### PROBLEM STATEMENT
Return all of the entries exactly as written.

(Dataset entries)
-- Opening Marker --
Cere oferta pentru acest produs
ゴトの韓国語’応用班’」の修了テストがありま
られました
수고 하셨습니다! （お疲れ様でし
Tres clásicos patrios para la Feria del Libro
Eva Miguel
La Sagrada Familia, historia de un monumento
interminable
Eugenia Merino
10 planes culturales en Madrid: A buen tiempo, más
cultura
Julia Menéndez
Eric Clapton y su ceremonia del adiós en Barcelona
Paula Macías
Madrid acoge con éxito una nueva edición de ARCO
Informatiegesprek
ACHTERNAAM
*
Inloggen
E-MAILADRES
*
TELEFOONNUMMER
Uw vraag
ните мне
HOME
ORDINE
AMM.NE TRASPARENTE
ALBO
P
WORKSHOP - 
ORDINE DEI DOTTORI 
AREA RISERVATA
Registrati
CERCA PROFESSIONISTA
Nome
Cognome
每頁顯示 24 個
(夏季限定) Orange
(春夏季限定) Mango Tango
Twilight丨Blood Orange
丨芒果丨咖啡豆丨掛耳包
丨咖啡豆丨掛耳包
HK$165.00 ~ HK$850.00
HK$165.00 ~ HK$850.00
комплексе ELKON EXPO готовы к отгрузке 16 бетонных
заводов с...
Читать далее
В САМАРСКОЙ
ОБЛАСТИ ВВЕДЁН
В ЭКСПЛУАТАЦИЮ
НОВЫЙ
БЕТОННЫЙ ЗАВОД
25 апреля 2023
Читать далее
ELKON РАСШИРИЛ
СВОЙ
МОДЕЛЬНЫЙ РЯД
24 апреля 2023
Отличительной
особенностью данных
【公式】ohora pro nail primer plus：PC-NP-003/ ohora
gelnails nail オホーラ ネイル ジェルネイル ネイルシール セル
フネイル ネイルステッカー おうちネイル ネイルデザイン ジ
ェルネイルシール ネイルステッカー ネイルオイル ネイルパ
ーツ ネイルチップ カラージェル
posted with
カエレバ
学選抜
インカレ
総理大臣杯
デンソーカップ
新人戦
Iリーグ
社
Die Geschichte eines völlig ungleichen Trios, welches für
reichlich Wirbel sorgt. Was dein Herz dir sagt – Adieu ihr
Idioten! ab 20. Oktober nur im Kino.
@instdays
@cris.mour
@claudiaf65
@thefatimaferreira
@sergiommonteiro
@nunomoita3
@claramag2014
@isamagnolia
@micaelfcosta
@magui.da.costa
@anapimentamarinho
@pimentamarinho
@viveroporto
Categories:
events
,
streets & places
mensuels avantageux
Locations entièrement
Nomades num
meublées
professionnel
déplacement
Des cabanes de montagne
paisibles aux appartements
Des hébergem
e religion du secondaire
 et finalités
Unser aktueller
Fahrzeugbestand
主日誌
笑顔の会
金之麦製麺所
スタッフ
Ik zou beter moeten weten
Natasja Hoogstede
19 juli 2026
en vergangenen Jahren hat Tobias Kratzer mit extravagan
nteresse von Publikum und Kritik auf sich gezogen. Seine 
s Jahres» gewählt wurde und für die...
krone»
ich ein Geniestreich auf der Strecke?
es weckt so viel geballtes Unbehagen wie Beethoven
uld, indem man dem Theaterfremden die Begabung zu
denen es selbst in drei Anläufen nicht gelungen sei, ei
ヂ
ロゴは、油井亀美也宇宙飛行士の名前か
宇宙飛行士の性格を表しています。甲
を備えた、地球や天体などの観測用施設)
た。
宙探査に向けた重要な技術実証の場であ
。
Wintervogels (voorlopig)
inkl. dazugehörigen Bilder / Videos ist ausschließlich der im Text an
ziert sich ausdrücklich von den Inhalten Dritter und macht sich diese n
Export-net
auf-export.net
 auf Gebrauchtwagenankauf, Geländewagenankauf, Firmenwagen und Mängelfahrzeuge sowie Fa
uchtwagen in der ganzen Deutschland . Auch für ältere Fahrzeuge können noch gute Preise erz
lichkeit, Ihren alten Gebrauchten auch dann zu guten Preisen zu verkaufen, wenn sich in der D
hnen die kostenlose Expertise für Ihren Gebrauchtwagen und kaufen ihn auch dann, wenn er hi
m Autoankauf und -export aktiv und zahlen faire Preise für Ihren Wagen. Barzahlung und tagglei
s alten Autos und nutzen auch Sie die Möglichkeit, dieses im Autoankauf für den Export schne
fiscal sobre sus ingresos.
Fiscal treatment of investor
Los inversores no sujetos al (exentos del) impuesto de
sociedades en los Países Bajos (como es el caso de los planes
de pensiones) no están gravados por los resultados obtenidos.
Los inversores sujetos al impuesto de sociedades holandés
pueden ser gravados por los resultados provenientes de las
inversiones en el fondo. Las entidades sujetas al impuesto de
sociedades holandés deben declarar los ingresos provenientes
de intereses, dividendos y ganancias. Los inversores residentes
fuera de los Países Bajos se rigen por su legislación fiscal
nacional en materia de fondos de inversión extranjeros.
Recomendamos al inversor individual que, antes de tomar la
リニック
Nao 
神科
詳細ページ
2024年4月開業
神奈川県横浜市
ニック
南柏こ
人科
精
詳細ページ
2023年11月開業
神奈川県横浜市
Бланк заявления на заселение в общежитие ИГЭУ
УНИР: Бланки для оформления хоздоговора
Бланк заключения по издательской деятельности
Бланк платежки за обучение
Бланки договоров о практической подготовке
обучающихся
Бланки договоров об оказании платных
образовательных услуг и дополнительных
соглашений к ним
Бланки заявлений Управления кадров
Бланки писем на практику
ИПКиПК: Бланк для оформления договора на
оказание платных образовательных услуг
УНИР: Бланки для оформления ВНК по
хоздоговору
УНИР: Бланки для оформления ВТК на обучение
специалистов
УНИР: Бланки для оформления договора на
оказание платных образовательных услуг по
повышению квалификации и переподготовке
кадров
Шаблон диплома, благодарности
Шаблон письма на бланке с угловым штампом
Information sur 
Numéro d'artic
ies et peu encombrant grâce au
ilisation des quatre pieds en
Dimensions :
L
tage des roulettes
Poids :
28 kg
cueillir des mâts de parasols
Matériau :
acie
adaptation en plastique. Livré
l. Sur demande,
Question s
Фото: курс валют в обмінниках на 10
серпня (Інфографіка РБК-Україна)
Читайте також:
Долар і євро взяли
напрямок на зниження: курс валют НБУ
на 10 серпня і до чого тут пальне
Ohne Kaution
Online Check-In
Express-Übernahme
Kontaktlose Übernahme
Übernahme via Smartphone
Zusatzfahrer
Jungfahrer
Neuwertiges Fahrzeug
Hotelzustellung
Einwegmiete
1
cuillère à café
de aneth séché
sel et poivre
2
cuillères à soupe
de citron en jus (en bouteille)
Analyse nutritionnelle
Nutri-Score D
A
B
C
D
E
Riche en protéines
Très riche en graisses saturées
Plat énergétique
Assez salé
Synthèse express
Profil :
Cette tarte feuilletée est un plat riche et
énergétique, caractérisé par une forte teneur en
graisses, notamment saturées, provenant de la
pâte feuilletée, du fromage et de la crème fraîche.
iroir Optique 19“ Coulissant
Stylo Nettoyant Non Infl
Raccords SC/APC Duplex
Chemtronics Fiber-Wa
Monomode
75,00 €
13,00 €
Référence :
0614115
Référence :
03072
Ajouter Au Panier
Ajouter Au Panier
-- Closing Marker --
### EXERCISE SOLUTION
Cere oferta pentru acest produs
ゴトの韓国語’応用班’」の修了テストがありま
られました
수고 하셨습니다! （お疲れ様でし
Tres clásicos patrios para la Feria del Libro
Eva Miguel
La Sagrada Familia, historia de un monumento
interminable
Eugenia Merino
10 planes culturales en Madrid: A buen tiempo, más
cultura
Julia Menéndez
Eric Clapton y su ceremonia del adiós en Barcelona
Paula Macías
Madrid acoge con éxito una nueva edición de ARCO
Informatiegesprek
ACHTERNAAM
*
Inloggen
E-MAILADRES
*
TELEFOONNUMMER
Uw vraag
ните мне
HOME
ORDINE
AMM.NE TRASPARENTE
ALBO
P
WORKSHOP - 
ORDINE DEI DOTTORI 
AREA RISERVATA
Registrati
CERCA PROFESSIONISTA
Nome
Cognome
每頁顯示 24 個
(夏季限定) Orange
(春夏季限定) Mango Tango
Twilight丨Blood Orange
丨芒果丨咖啡豆丨掛耳包
丨咖啡豆丨掛耳包
HK$165.00 ~ HK$850.00
HK$165.00 ~ HK$850.00
комплексе ELKON EXPO готовы к отгрузке 16 бетонных
заводов с...
Читать далее
В САМАРСКОЙ
ОБЛАСТИ ВВЕДЁН
В ЭКСПЛУАТАЦИЮ
НОВЫЙ
БЕТОННЫЙ ЗАВОД
25 апреля 2023
Читать далее
ELKON РАСШИРИЛ
СВОЙ
МОДЕЛЬНЫЙ РЯД
24 апреля 2023
Отличительной
особенностью данных
【公式】ohora pro nail primer plus：PC-NP-003/ ohora
gelnails nail オホーラ ネイル ジェルネイル ネイルシール セル
フネイル ネイルステッカー おうちネイル ネイルデザイン ジ
ェルネイルシール ネイルステッカー ネイルオイル ネイルパ
ーツ ネイルチップ カラージェル
posted with
カエレバ
学選抜
インカレ
総理大臣杯
デンソーカップ
新人戦
Iリーグ
社
Die Geschichte eines völlig ungleichen Trios, welches für
reichlich Wirbel sorgt. Was dein Herz dir sagt – Adieu ihr
Idioten! ab 20. Oktober nur im Kino.
@instdays
@cris.mour
@claudiaf65
@thefatimaferreira
@sergiommonteiro
@nunomoita3
@claramag2014
@isamagnolia
@micaelfcosta
@magui.da.costa
@anapimentamarinho
@pimentamarinho
@viveroporto
Categories:
events
,
streets & places
mensuels avantageux
Locations entièrement
Nomades num
meublées
professionnel
déplacement
Des cabanes de montagne
paisibles aux appartements
Des hébergem
e religion du secondaire
 et finalités
Unser aktueller
Fahrzeugbestand
主日誌
笑顔の会
金之麦製麺所
スタッフ
Ik zou beter moeten weten
Natasja Hoogstede
19 juli 2026
en vergangenen Jahren hat Tobias Kratzer mit extravagan
nteresse von Publikum und Kritik auf sich gezogen. Seine 
s Jahres» gewählt wurde und für die...
krone»
ich ein Geniestreich auf der Strecke?
es weckt so viel geballtes Unbehagen wie Beethoven
uld, indem man dem Theaterfremden die Begabung zu
denen es selbst in drei Anläufen nicht gelungen sei, ei
ヂ
ロゴは、油井亀美也宇宙飛行士の名前か
宇宙飛行士の性格を表しています。甲
を備えた、地球や天体などの観測用施設)
た。
宙探査に向けた重要な技術実証の場であ
。
Wintervogels (voorlopig)
inkl. dazugehörigen Bilder / Videos ist ausschließlich der im Text an
ziert sich ausdrücklich von den Inhalten Dritter und macht sich diese n
Export-net
auf-export.net
 auf Gebrauchtwagenankauf, Geländewagenankauf, Firmenwagen und Mängelfahrzeuge sowie Fa
uchtwagen in der ganzen Deutschland . Auch für ältere Fahrzeuge können noch gute Preise erz
lichkeit, Ihren alten Gebrauchten auch dann zu guten Preisen zu verkaufen, wenn sich in der D
hnen die kostenlose Expertise für Ihren Gebrauchtwagen und kaufen ihn auch dann, wenn er hi
m Autoankauf und -export aktiv und zahlen faire Preise für Ihren Wagen. Barzahlung und tagglei
s alten Autos und nutzen auch Sie die Möglichkeit, dieses im Autoankauf für den Export schne
fiscal sobre sus ingresos.
Fiscal treatment of investor
Los inversores no sujetos al (exentos del) impuesto de
sociedades en los Países Bajos (como es el caso de los planes
de pensiones) no están gravados por los resultados obtenidos.
Los inversores sujetos al impuesto de sociedades holandés
pueden ser gravados por los resultados provenientes de las
inversiones en el fondo. Las entidades sujetas al impuesto de
sociedades holandés deben declarar los ingresos provenientes
de intereses, dividendos y ganancias. Los inversores residentes
fuera de los Países Bajos se rigen por su legislación fiscal
nacional en materia de fondos de inversión extranjeros.
Recomendamos al inversor individual que, antes de tomar la
リニック
Nao 
神科
詳細ページ
2024年4月開業
神奈川県横浜市
ニック
南柏こ
人科
精
詳細ページ
2023年11月開業
神奈川県横浜市
Бланк заявления на заселение в общежитие ИГЭУ
УНИР: Бланки для оформления хоздоговора
Бланк заключения по издательской деятельности
Бланк платежки за обучение
Бланки договоров о практической подготовке
обучающихся
Бланки договоров об оказании платных
образовательных услуг и дополнительных
соглашений к ним
Бланки заявлений Управления кадров
Бланки писем на практику
ИПКиПК: Бланк для оформления договора на
оказание платных образовательных услуг
УНИР: Бланки для оформления ВНК по
хоздоговору
УНИР: Бланки для оформления ВТК на обучение
специалистов
УНИР: Бланки для оформления договора на
оказание платных образовательных услуг по
повышению квалификации и переподготовке
кадров
Шаблон диплома, благодарности
Шаблон письма на бланке с угловым штампом
Information sur 
Numéro d'artic
ies et peu encombrant grâce au
ilisation des quatre pieds en
Dimensions :
L
tage des roulettes
Poids :
28 kg
cueillir des mâts de parasols
Matériau :
acie
adaptation en plastique. Livré
l. Sur demande,
Question s
Фото: курс валют в обмінниках на 10
серпня (Інфографіка РБК-Україна)
Читайте також:
Долар і євро взяли
напрямок на зниження: курс валют НБУ
на 10 серпня і до чого тут пальне
Ohne Kaution
Online Check-In
Express-Übernahme
Kontaktlose Übernahme
Übernahme via Smartphone
Zusatzfahrer
Jungfahrer
Neuwertiges Fahrzeug
Hotelzustellung
Einwegmiete
1
cuillère à café
de aneth séché
sel et poivre
2
cuillères à soupe
de citron en jus (en bouteille)
Analyse nutritionnelle
Nutri-Score D
A
B
C
D
E
Riche en protéines
Très riche en graisses saturées
Plat énergétique
Assez salé
Synthèse express
Profil :
Cette tarte feuilletée est un plat riche et
énergétique, caractérisé par une forte teneur en
graisses, notamment saturées, provenant de la
pâte feuilletée, du fromage et de la crème fraîche.
iroir Optique 19“ Coulissant
Stylo Nettoyant Non Infl
Raccords SC/APC Duplex
Chemtronics Fiber-Wa
Monomode
75,00 €
13,00 €
Référence :
0614115
Référence :
03072
Ajouter Au Panier
Ajouter Au Panier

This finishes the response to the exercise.